Using Plotly for Interactive and Collaborative Data Visualization

Plotly is a collaborative data analysis and graphing platform. Plotly's Scientific Graphing Libraries interface Plotly's online graphing tools with the following scientific computing languages:

  • Python
  • R
  • Matlab
  • Julia

You can think of Plotly as "Graphics as a Service". It generates interactive, publication-quality plots that can be embedded in the locaiton of your choice. You can style them locally with code or via the online interface; plots can be shared publicly or privately with a url, and your graphs are accessible from anywhere.

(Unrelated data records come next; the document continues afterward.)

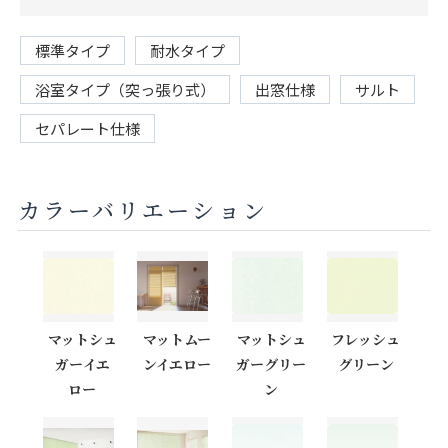
標準タイプ
耐水タイプ
浴室タイプ（突っ張り式）
出窓仕様
サルト
セパレート仕様
カラーバリエーション
マットシュ
マットムー
マットシュ
フレッシュ
ガーイエ
ンイエロー
ガーグリー
グリーン
ロー
ン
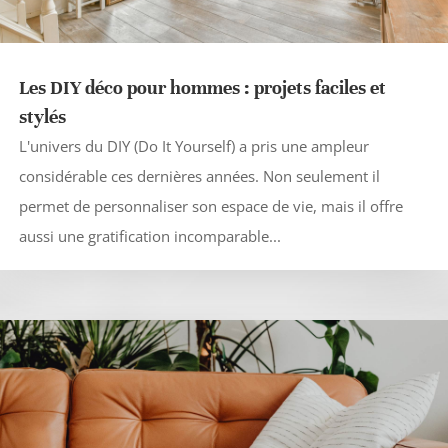
Les DIY déco pour hommes : projets faciles et
stylés
L'univers du DIY (Do It Yourself) a pris une ampleur
considérable ces dernières années. Non seulement il
permet de personnaliser son espace de vie, mais il offre
aussi une gratification incomparable...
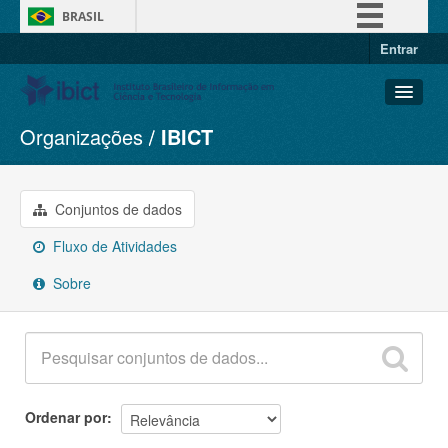
BRASIL
Entrar
Simplifique!
Comunica BR
Participe
Organizações
IBICT
Conjuntos de dados
Acesso à informação
Organizações
Legislação
Grupos
Conjuntos de dados
Canais
Sobre
Fluxo de Atividades
Sobre
Ordenar por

You can install Plotly on Python via pip:

pip install plotly

or in R via the devtools library:

> install.packages("devtools")
> library("devtools")
> install_github("R-api", "plotly")
In [1]:
import plotly

In order to use Plotly, you need an account. You can sign up using the API, without visiting the website:

In [2]:
# You should replace these values with your own registration information
reg = plotly.signup("foo12345", "[email protected]")
Thanks for signing up to plotly!

Your username is: foo12345

Your temporary password is: la9di. You use this to log into your plotly account at https://plot.ly/plot.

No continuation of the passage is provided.